Published June 12, 2014
A UB physician and expert in refugee health has been named the primary clinician and medical director of the Western New York Center for Survivors of Refugee Trauma and Torture. The center is a collaborative initiative conceived and funded by Jewish Family Service of Buffalo and Erie County through a grant from the New York State Health Foundation.
Kim Griswold, associate professor in the departments of Family Medicine and Psychiatry in the School of Medicine and Biomedical Sciences, will conduct forensic exams of refugees from all over the world who are being resettled in Buffalo and Rochester.
Certified by Physicians for Human Rights, her work with the center involves documenting and assessing evidence of torture and trauma in refugees and asylum-seekers. She also is required to provide testimony at asylum hearings.
“The UB Department of Family Medicine has been highly visible in serving this region’s immigrant population,” says Marlene Schillinger, president and chief executive officer of Jewish Family Service of Buffalo and Erie County. “We are mounting this critically needed project with the goal of integrating physical and behavioral health care for refugees. Dr. Griswold has unique qualifications to do this.”
Jewish Family Service is one of Buffalo’s four federally certified refugee-resettlement agencies. In addition to UB Family Medicine, partners in the recently launched project are Lake Shore Behavioral Health, Journey’s End Refugee Services and Vive La Casa, with Rochester Catholic Family Center as a regional collaborator. Other UB partners on the project include the UB Global Health Initiative in the School of Public Health and Health Professions.

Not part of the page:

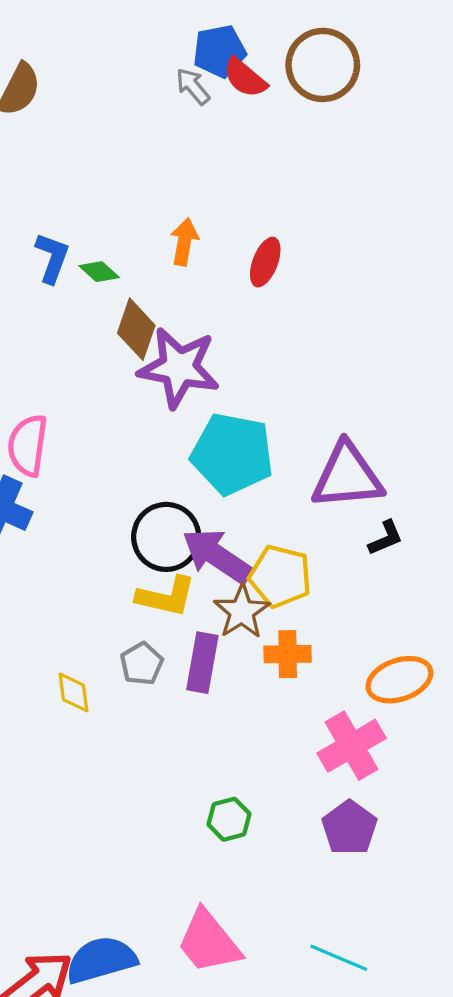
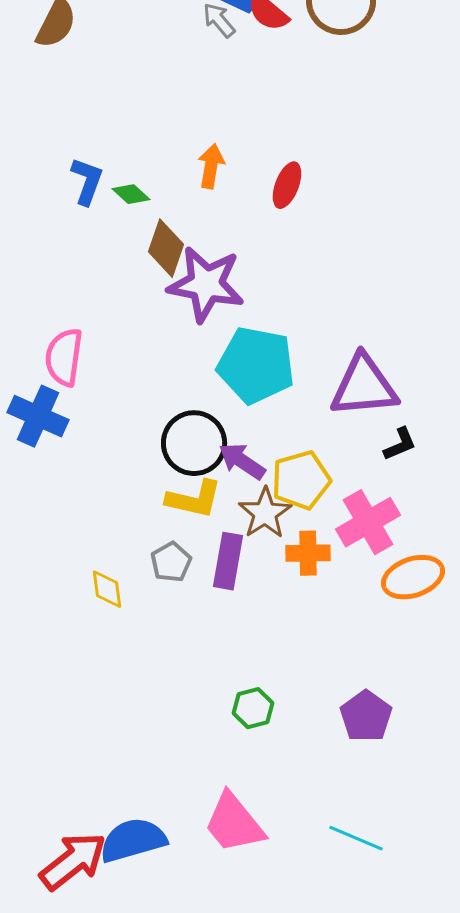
purple arrow: (217, 556) -> (242, 461), size x0.7
yellow pentagon: (280, 576) -> (301, 480), turned -30
pink cross: (352, 746) -> (368, 522), moved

More than 90 percent of the state’s refugees settle in upstate New York. An estimated 1,500 new refugees resettle in Western New York annually from Sudan, Somalia, Burma, Iraq, Bhutan, Nepal and other conflict-ridden countries.
“The more refugees coming from places experiencing major conflicts, like Syria, the more there is a chance that they may have suffered trauma and/or torture,” says Griswold. “They have a trauma history that we, as their providers, need to know about. They may have witnessed violence or been beaten or raped, and we, as objective assessors for court testimony, need to know how to do a sensitive inquiry. There are specific techniques that we are trained to use, a process of inquiry and documentation that allows us to identify trauma and torture.”
According to Griswold, broaching these subjects with victims requires extraordinary care.
“Survivors have their armor on,” she says. “They want to protect you from knowing what has happened to them. You don’t want to strip off all the armor in one piece. They would fall apart. It’s a process. Providers have to learn how to work well with interpreters and to be culturally competent.”
Griswold says the types of torture and trauma many resettled refugees experience range from sexual violence to state-sponsored violence in order to elicit information, or being forced to witness violence against a family member.
“Sometimes it’s not torture per se, but extreme trauma,” says Griswold. “They have seen horrible things that don’t leave a physical mark, but leave an imprint forever.”
The center will help create a coordinated network of care for these populations.
“Now, if we have a referral for a specific refugee or asylum-seeker, we’ll have a better network of providers who can care for them,” Griswold explains. “Whether it’s medical, social work or mental health counseling, we’ll have a better fabric of providers who can seamlessly care for this person.”
Pam Kefi, JFS Buffalo’s director of program development and implementation, notes that from a human rights perspective, “it’s important to help remove barriers to self-sufficiency. We hope to improve people’s ability to live independently well.”
In addition to providing care directly to Buffalo’s refugee population, Griswold will conduct research on how well the project is going in order to assess its success.
“The research aspect will show us where there are gaps in service,” she explains. “It also will demonstrate how this project can help us use resources more wisely. Treating people who have been victims of torture and trauma will, in the end, result in their becoming more successful, contributing members of the community.”
Interprofessional education among UB’s health sciences schools also will be impacted, as students will have opportunities to become more familiar with issues in the refugee community. This summer, two UB medical students will be working with Griswold to help identify health and medical networks in Buffalo for this population and to identify services that may be missing.
“From my perspective, refugees and asylees are incredibly vulnerable populations,” says Kathleen Soltis, president of the UB student chapter of Physicians for Human Rights and a second-year medical student. “We don’t receive a lot of education on them in the formal medical curriculum, but through our clinical work with mentors in the community, we often come into contact with them. It gives us the opportunity to learn about different medical issues that refugees experience that you don’t see in the rest of the community.”